Escalating doses of paclitaxel and epirubicin in combination with cisplatin in advanced ovarian epithelial carcinoma: a phase I-II study.

Our objective was to identify a new active three-drug combination regimen consisting of paclitaxel (PTX), epirubicin (EPI) and cisplatin as first-line line chemotherapy for advanced ovarian carcinoma. A phase I study was carried out to evaluate the dose-limiting toxicity (DLT) and the maximally tolerated dose (MTD) of PXT and EPI in combination with a fixed dose of cisplatin every 4 weeks.
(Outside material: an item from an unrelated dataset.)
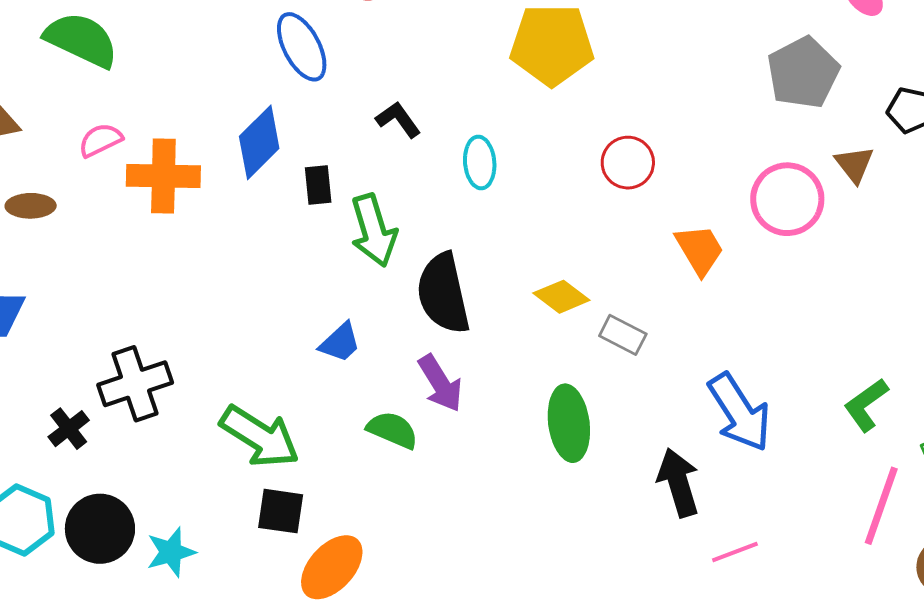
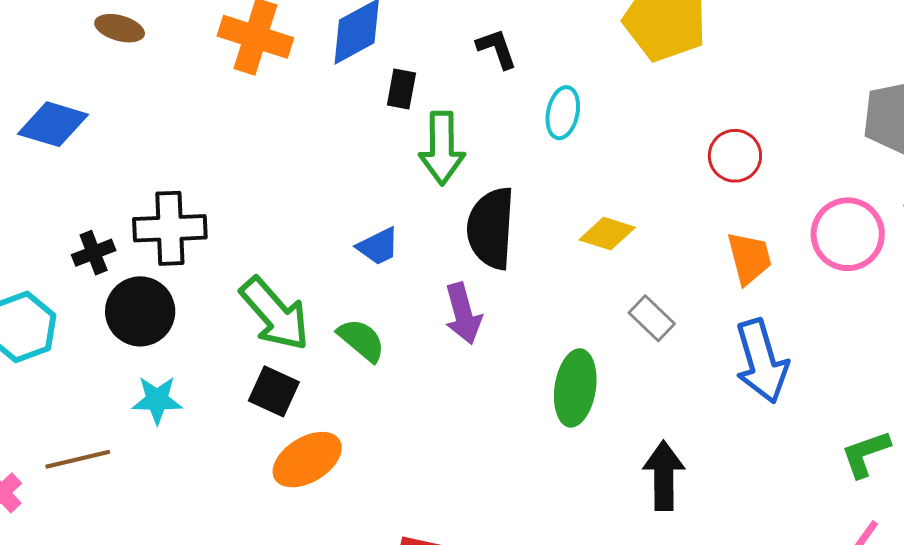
red circle: (628, 163) -> (735, 156), moved
yellow diamond: (561, 297) -> (607, 234), moved, turned -36
blue arrow: (739, 412) -> (762, 361), moved
green semicircle: (393, 430) -> (361, 340), moved
black circle: (100, 529) -> (140, 311), moved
Side-effects were recorded according to the NCI Common Toxicity Criteria. Patients were treated in cohorts of three with fixed-dose cisplatin 80 mg/m2 and EPI 80-->100 mg/m2 and PXT 100-->160 mg/m2 until DLT was reached. Once MTD was identified, a single-step phase II study was therefore carried out to test the clinical activity and panel of toxicity of such regimen. Objective responses were recorded according to the WHO criteria. Time to progression and overall survival (OS) were secondary endpoints. The DLT was myelosuppression and, in more detail, febrile neutropenia, which occurred at the fifth dose level (PTX 140 mg/m2, EPI 100 mg/m2 and cisplatin 80 mg/m2) in two out of three patients. Other side-effects were grade 3 mucositis in two out of three patients and grade 3 anemia in one case. The combination of cisplatin 80 mg/m2 plus EPI 80 mg/m2 and PCT 140 mg/m2 every 4 weeks was considered as the MTD. In the phase II study a complete response was observed in six patients (33%) and a partial response in nine cases (50%) for an overall response rate of 83% [95% confidence limits (CL) 59-96%]. Median time to progression of patients with measurable disease was 16.4 months. Median OS was not reached after a follow-up of 42 months. This study demonstrated that PTX and EPI can be safely administered in combination with cisplatin to fit patients with advanced epithelial ovarian carcinoma. The three-drug regimen of cisplatin 80 mg/m2, EPI 80 mg/m2 and PTX 140 mg/m2 every 4 weeks is very active, at least in terms of objective response rate. This level of activity overlaps with the 95% CL of the activity of cisplatin alone; however, it does encourage future trials of the combination.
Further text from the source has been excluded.